You must then define a name for the measure. The first name is a measure name that is unique across all pivot tables in the current workbook. The second name is a custom name for just the current pivot table. Quite frankly, I generally use the same name for both. In this case, I’ll call the measure: DistinctVisits.
Next we need to define the DAX formula for the measure. We learned earlier that all DAX formulas begin with an equal sign. Then as we type additional characters, the tool-tip help displays the possible commands that begin with that letter(s) along with a helpful hint about what the function returns. In this case, as we type ‘di’ for DISTINCT, we learn that this function returns a one column table in which the distinct values appear in a single column. The fact that this function returns not a column or list of values, but a table is something to remember. The reason this is important will become evident shortly. As we press the Tab key to complete the selection of this function, we see the function expects as an input parameter a column. At this point the expression builder box contains =DISTINCT(. If I type the first letter of any of the tables, the tooltip help will display a reference to all the fields in the table. To count distinct visits, I will use the VisitID field in the Patient_Vaccinatinos table as shown in the following figure.
If we were to close off the equation at this point and attempt to use it in our pivot table, we would get the error message:
ERROR – CALCULATION ABORTED: MdxScript(Sandbox) (8,66) A table of multiple values was supplied where a single value was expected.
A measure must return a single value, not a table or even a column. Therefore, we have to wrap this calculation inside of another function that can count the rows in a table. Looking through the available DAX functions, the obvious choice is the function =COUNTROWS() which fortunately accepts a table as input. Similar functions like =COUNT() and =COUNTA() expect to have a column passed to them, not a table. Remember a column is essentially a field in one of our source tables from the PivotTable Window. (By the way, the different between =COUNT() and =COUNTA() is that….)
Thus the final expression for our measure is shown in the following figure:
When we press OK, Excel not only adds this new measure to the field list for the selected table, it also updates the PowerPivot table to include the measure as the value (or one of the values) displayed. In the following figure, we can see that there were 655,212 distinct visits over the two years to receive the three and half million vaccinations.

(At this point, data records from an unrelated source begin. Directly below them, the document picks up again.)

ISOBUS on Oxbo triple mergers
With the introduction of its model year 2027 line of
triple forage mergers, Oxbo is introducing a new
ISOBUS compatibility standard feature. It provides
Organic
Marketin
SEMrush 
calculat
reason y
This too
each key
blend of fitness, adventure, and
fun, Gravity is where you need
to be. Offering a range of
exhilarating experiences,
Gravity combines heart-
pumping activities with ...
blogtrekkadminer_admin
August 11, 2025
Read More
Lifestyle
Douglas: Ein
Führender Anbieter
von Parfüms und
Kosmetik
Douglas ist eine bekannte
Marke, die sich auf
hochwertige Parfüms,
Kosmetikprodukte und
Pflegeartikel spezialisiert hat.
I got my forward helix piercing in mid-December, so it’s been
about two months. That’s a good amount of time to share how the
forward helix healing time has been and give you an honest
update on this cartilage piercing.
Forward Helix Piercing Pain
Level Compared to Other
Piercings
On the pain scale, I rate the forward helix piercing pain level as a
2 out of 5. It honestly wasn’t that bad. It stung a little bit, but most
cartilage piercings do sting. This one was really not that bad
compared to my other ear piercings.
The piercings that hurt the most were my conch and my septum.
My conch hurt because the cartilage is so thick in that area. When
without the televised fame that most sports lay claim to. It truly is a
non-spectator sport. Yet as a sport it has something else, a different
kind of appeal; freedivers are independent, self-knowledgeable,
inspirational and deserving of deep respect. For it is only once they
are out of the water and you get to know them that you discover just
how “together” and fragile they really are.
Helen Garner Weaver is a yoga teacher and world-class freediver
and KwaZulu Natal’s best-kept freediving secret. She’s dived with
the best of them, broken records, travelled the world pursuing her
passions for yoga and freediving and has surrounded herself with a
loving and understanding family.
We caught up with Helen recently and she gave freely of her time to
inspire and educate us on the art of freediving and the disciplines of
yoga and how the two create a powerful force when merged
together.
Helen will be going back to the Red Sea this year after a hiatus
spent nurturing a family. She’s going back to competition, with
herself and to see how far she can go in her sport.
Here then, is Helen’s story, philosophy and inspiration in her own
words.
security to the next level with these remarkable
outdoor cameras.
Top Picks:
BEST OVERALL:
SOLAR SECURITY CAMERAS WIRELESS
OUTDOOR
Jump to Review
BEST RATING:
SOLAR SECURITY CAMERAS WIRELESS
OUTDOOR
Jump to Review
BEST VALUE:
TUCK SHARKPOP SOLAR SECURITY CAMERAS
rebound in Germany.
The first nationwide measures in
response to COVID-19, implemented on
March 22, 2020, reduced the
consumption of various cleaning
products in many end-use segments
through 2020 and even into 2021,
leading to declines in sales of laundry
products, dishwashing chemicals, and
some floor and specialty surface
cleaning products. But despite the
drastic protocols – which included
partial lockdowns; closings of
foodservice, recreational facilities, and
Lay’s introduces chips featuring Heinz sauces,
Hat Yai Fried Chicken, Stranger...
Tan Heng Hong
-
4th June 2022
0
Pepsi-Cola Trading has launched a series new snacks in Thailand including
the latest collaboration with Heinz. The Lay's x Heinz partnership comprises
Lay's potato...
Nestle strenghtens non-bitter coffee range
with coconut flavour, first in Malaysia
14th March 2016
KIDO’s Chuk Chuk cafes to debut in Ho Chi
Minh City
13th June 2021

Obviously, many of the patients received multiple vaccinations within the same visit.
One last thing to note this week is that even though we created our own calculated measure, we can combine it with the build-in aggregations we looked at last week such as % of total or % of row or % of column. These calculations will now be based on the number of distinct visits rather than the number of vaccinations as they were last week.
While this was but the simplest of DAX measures we could create, the basic concept is the same for all DAX measures. They are defined not as column, but as expressions added to one of the measure tables so that PowerPivot can use the expression to calculate each cell of the pivot table, not each row of one of the source tables. In the above example, we had only 3 columns and 7 rows or 21 cells in which the calculation needed to be performed. A DAX column expression on the other hand is performed on each row of the table which for the Patient_Vaccination table is almost three and half million rows. This is an example of how DAX can provide superior performance to a pivot table by minimizing the amount of calculations performed.